RECORDED DATA.
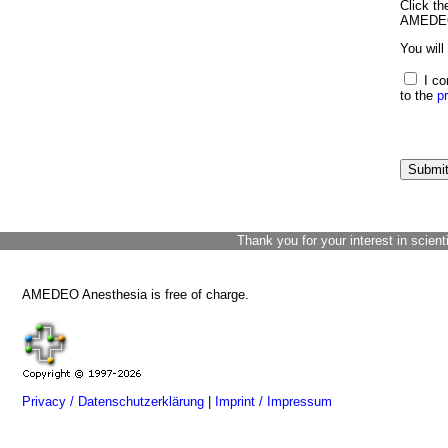
Click th
AMEDEO 
You will
I co
to the
p
Thank you for your interest in scient
AMEDEO Anesthesia is free of charge.
Privacy / Datenschutzerklärung
|
Imprint / Impressum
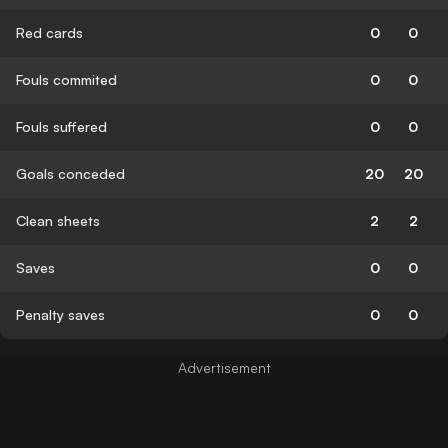
Red cards
0
0
Fouls commited
0
0
Fouls suffered
0
0
Goals conceded
20
20
Clean sheets
2
2
Saves
0
0
Penalty saves
0
0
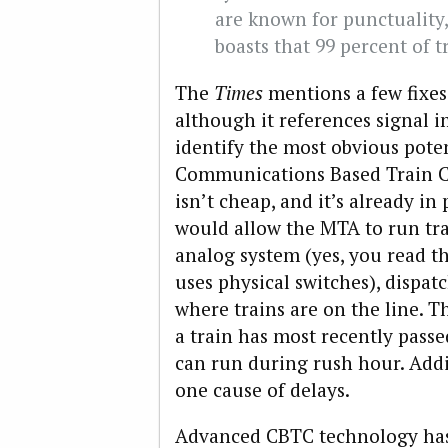
are known for punctuality
boasts that 99 percent of t
The
Times
mentions a few fixes
although it references signal i
identify the most obvious poten
Communications Based Train C
isn’t cheap, and it’s already in 
would allow the MTA to run tra
analog system (yes, you read t
uses physical switches), dispat
where trains are on the line. 
a train has most recently passe
can run during rush hour. Addit
one cause of delays.
Advanced CBTC technology has 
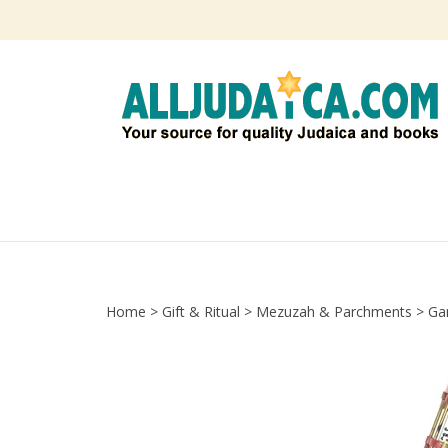
Skip
to
content
Home
>
Gift & Ritual
>
Mezuzah & Parchments
>
Ga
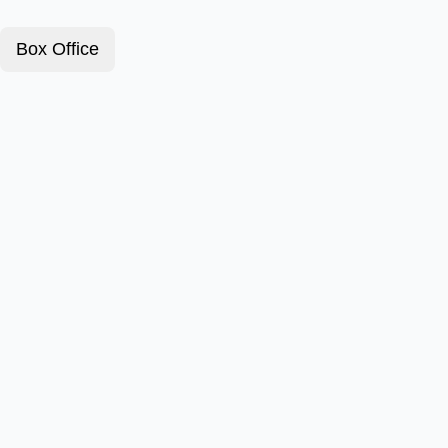
Box Office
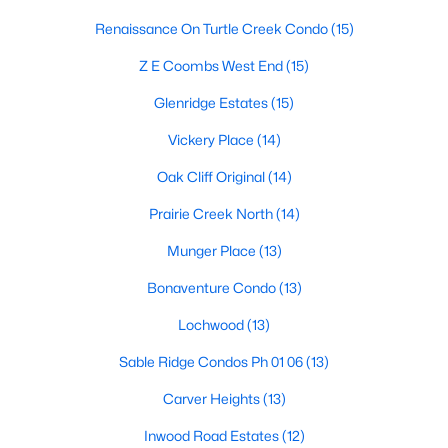
Dallas Modern Homes for Sale
Renaissance On Turtle Creek Condo
(15)
Dallas New Construction Homes for Sale
Z E Coombs West End
(15)
Dallas by Zip Code
Glenridge Estates
(15)
Search All Homes >
Vickery Place
(14)
Oak Cliff Original
(14)
Popular Dallas, TX Neighborhoods
Prairie Creek North
(14)
Bluffview Homes for Sale
Munger Place
(13)
Downtown Dallas Condos for Sale
Bonaventure Condo
(13)
East Dallas Homes for Sale
Lochwood
(13)
Highland Park Homes for Sale
Sable Ridge Condos Ph 01 06
(13)
Kessler Park Homes for Sale
Carver Heights
(13)
Lake Highlands Homes for Sale
Inwood Road Estates
(12)
Lakewood Homes for Sale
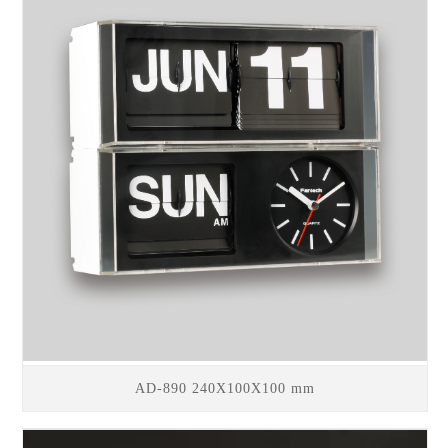
AD-890 240X100X100 mm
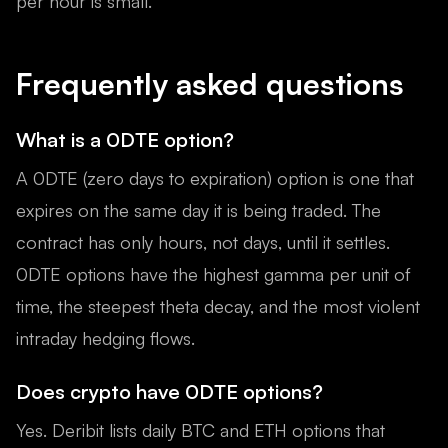
per hour is small.
Frequently asked questions
What is a 0DTE option?
A 0DTE (zero days to expiration) option is one that
expires on the same day it is being traded. The
contract has only hours, not days, until it settles.
0DTE options have the highest gamma per unit of
time, the steepest theta decay, and the most violent
intraday hedging flows.
Does crypto have 0DTE options?
Yes. Deribit lists daily BTC and ETH options that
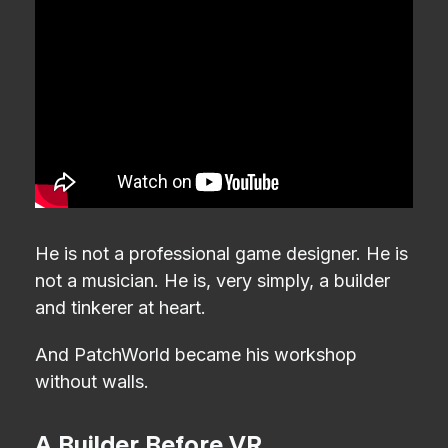
He is not a professional game designer. He is
not a musician. He is, very simply, a builder
and tinkerer at heart.
And PatchWorld became his workshop
without walls.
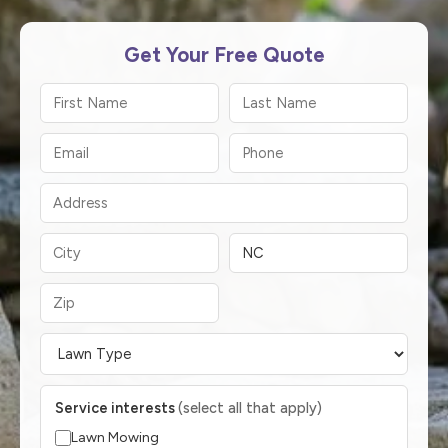
Get Your Free Quote
Service interests
(select all that apply)
Lawn Mowing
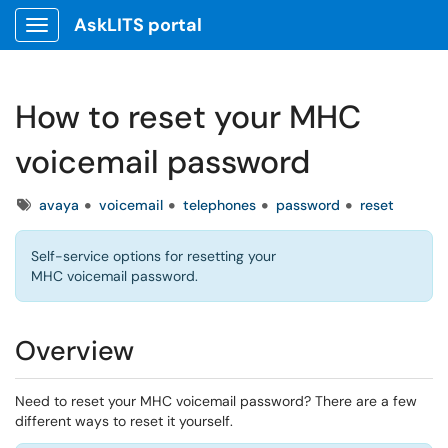
AskLITS portal
Show Applications Menu
How to reset your MHC
voicemail password
Tags
avaya
voicemail
telephones
password
reset
Self-service options for resetting your
MHC voicemail password.
Overview
Need to reset your MHC voicemail password? There are a few
different ways to reset it yourself.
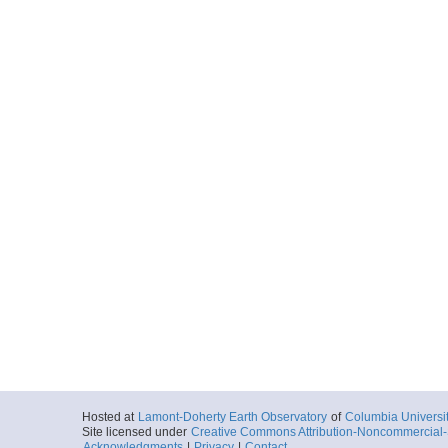
Hosted at
Lamont-Doherty Earth Observatory
of
Columbia Universi
Site licensed under
Creative Commons Attribution-Noncommercial-S
Acknowledgments
|
Privacy
|
Contact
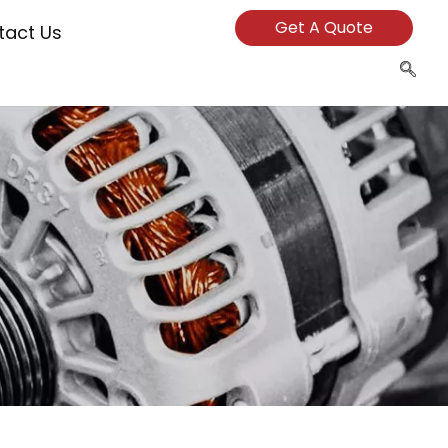
Get A Quote
tact Us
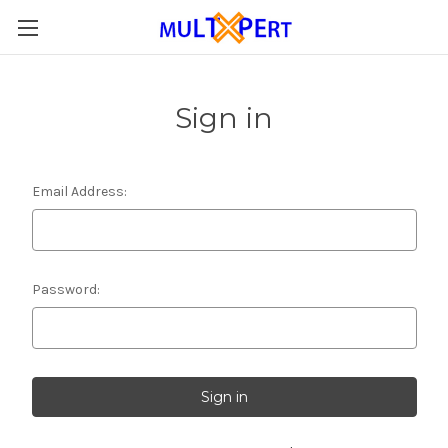
Sign in
Email Address:
Password:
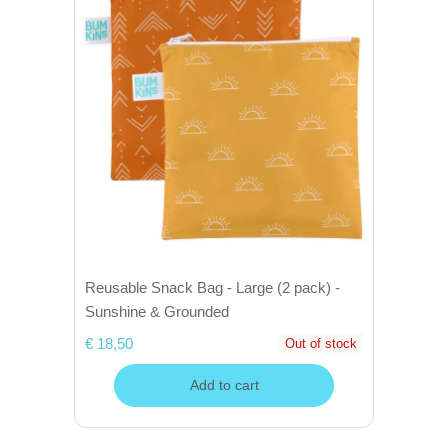
Reusable Snack Bag - Large (2 pack) -
Sunshine & Grounded
€ 18,50
Out of stock
Add to cart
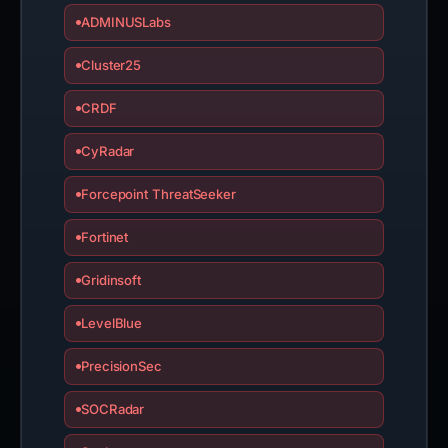
ADMINUSLabs
Cluster25
CRDF
CyRadar
Forcepoint ThreatSeeker
Fortinet
Gridinsoft
LevelBlue
PrecisionSec
SOCRadar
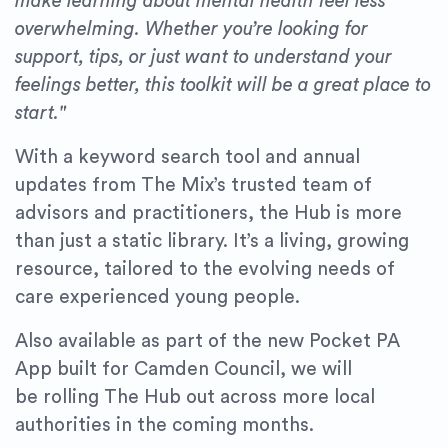
make learning about mental health feel less
overwhelming. Whether you’re looking for
support, tips, or just want to understand your
feelings better, this toolkit will be a great place to
start."
With a keyword search tool and annual
updates from The Mix’s trusted team of
advisors and practitioners, the Hub is more
than just a static library. It’s a living, growing
resource, tailored to the evolving needs of
care experienced young people.
Also available as part of the new Pocket PA
App built for Camden Council, we will
be rolling The Hub out across more local
authorities in the coming months.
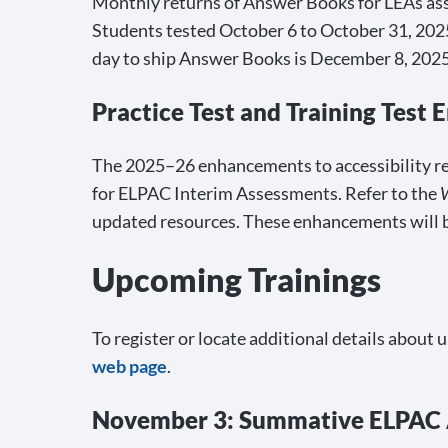
Monthly returns of Answer Books for LEAs assi
Students tested October 6 to October 31, 2025,
day to ship Answer Books is December 8, 2025
Practice Test and Training Test
The 2025–26 enhancements to accessibility reso
for ELPAC Interim Assessments. Refer to the
updated resources. These enhancements will 
Upcoming Trainings
To register or locate additional details about 
web page
.
November 3: Summative ELPAC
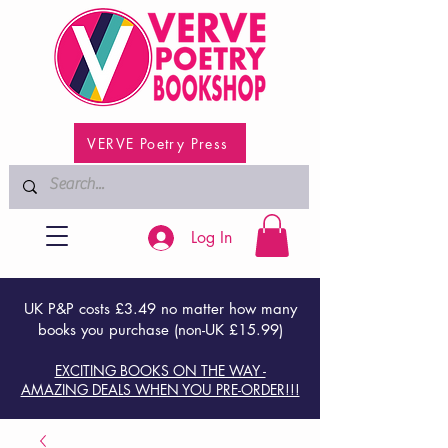
VERVE Poetry Press
Log In
UK P&P costs £3.49 no matter how many
books you purchase (non-UK £15.99)
EXCITING BOOKS ON THE WAY -
AMAZING DEALS WHEN YOU PRE-ORDER!!!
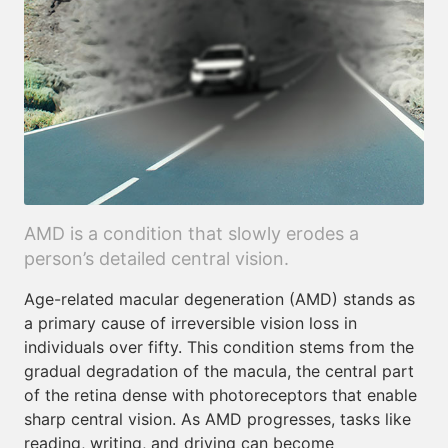
AMD is a condition that slowly erodes a
person’s detailed central vision.
Age-related macular degeneration (AMD) stands as
a primary cause of irreversible vision loss in
individuals over fifty. This condition stems from the
gradual degradation of the macula, the central part
of the retina dense with photoreceptors that enable
sharp central vision. As AMD progresses, tasks like
reading, writing, and driving can become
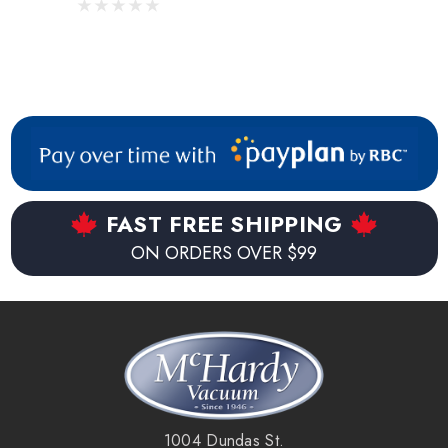
FAST FREE SHIPPING
ON ORDERS OVER $99
1004 Dundas St.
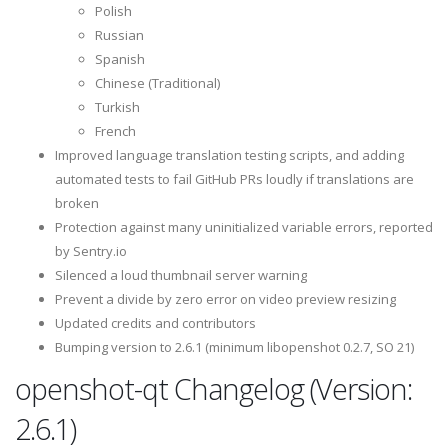
Polish
Russian
Spanish
Chinese (Traditional)
Turkish
French
Improved language translation testing scripts, and adding
automated tests to fail GitHub PRs loudly if translations are
broken
Protection against many uninitialized variable errors, reported
by Sentry.io
Silenced a loud thumbnail server warning
Prevent a divide by zero error on video preview resizing
Updated credits and contributors
Bumping version to 2.6.1 (minimum libopenshot 0.2.7, SO 21)
openshot-qt Changelog (Version:
2.6.1)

WHAT YOU WILL DO. Gather from the records above every line containing the string "most".

OUTPUT OF THE EXERCISE.
identify the most obvious poten
a train has most recently passe
time, the steepest theta decay, and the most violent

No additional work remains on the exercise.